Federal President of the Liberal Party of Australia
- In office 9 November 1965 – 9 June 1970
- Preceded by: Philip McBride
- Succeeded by: Robert Southey

Personal details
- Born: John Ernest Pagan 13 May 1914 Killara, New South Wales, Australia
- Died: 26 June 1986 (aged 72) Camperdown, New South Wales, Australia
- Party: Liberal
- Spouse: Marjorie Hoskins ​(m. 1948)​
- Occupation: Businessman
- Civilian awards: Knight Bachelor Companion of the Order of St Michael and St George

Military service
- Allegiance: Australia
- Branch/service: Citizen Military Forces Second Australian Imperial Force
- Years of service: 1936–1945 1948–1959
- Rank: Brigadier
- Commands: 1st Light Anti-Aircraft Regiment
- Battles/wars: Second World War
- Military awards: Member of the Order of the British Empire Efficiency Decoration

= Jock Pagan =

Australian businessman

Brigadier Sir John Ernest "Jock" Pagan, (13 May 1914 – 26 June 1986) was an Australian businessman, soldier and political figure. He had a long association with the Liberal Party of Australia including as state president of the New South Wales branch from 1963 to 1966 and federal president from 1965 to 1970. He was later Agent-General for New South Wales in London from 1970 to 1973.

==Early life==
Pagan was born on 13 May 1914 in Killara, New South Wales. He was the son of Hilda (née Rowe) and David Clark Pagan, a civil engineer. He grew up in Hay, New South Wales, where his father was chief engineer for the Hay Shire. He began his education at a local public school and then boarded at St Peter's College, Adelaide.

==Military service==
Pagan joined the Citizen Military Forces in 1936. On the outbreak of the Second World War in 1939, he was commissioned into the Royal Australian Artillery's 5th Heavy Brigade.

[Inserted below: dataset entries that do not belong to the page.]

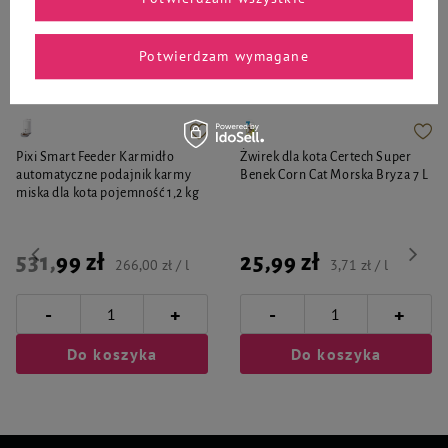
Zaufane i polecane przez
Potwierdzam wymagane
naszych ekspertów
Pixi Smart Feeder Karmidło
Żwirek dla kota Certech Super
automatyczne podajnik karmy
Benek Corn Cat Morska Bryza 7 L
miska dla kota pojemność 1,2 kg
531,99 zł
25,99 zł
266,00 zł / l
3,71 zł / l
-
-
+
+
Do koszyka
Do koszyka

He saw active service on the Western Desert campaign with the 9th Division, including at the First and Second Battles of El Alamein. He later served in New Guinea and as a senior instructor. Pagan was discharged from the regular army in 1945 and rejoined the Citizen Military Forces when it was re-raised in 1948, retiring with the rank of brigadier in 1959.

==Personal life==
In 1948, Pagan married Marjorie Hoskins, the youngest daughter of industrialist Cecil Hoskins. The couple had three children.